--- Task goal ---
Output the entries below unchanged, except for the pictures.

━━━━━━━━━━

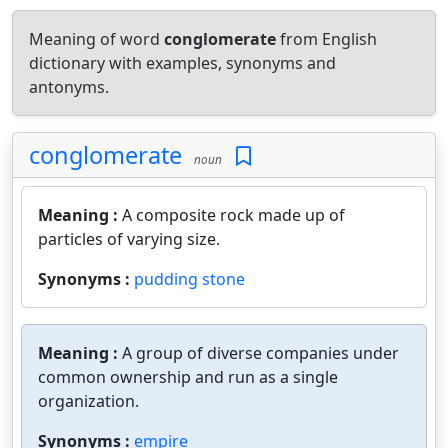
Meaning of word
conglomerate
from English
dictionary with examples, synonyms and
antonyms.
conglomerate
noun
Meaning :
A composite rock made up of
particles of varying size.
Synonyms :
pudding stone
Meaning :
A group of diverse companies under
common ownership and run as a single
organization.
Synonyms :
empire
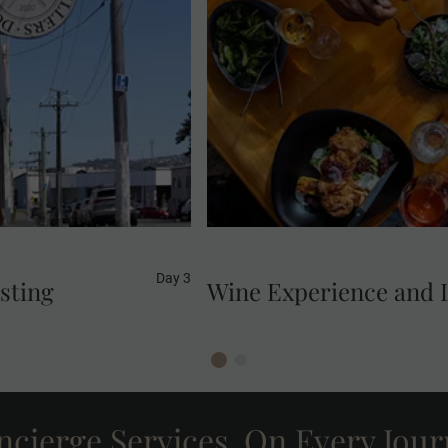
in an effort to reduce
Enjoy wine tasting in Gibbs
and Sue Stockwell, do
ad into spirits. Your
Development Goal 12:
tion.
Day 3
asting
Wine Experience and 
cierge Services, On Every Jou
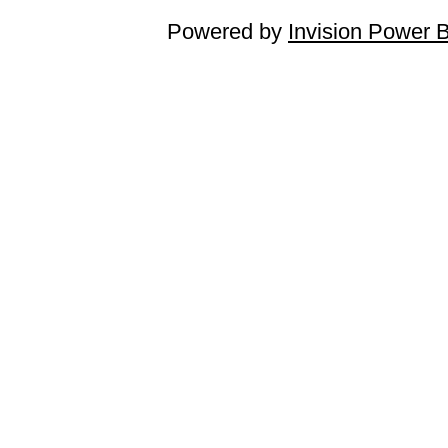
Powered by
Invision Power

━━━━━━━━━━

--- Response area ---
Meaning of word
conglomerate
from English
dictionary with examples, synonyms and
antonyms.
conglomerate
noun
Meaning :
A composite rock made up of
particles of varying size.
Synonyms :
pudding stone
Meaning :
A group of diverse companies under
common ownership and run as a single
organization.
Synonyms :
empire
in an effort to reduce
Enjoy wine tasting in Gibbs
and Sue Stockwell, do
ad into spirits. Your
Development Goal 12:
tion.
Day 3
asting
Wine Experience and 
cierge Services, On Every Jou
Powered by
Invision Power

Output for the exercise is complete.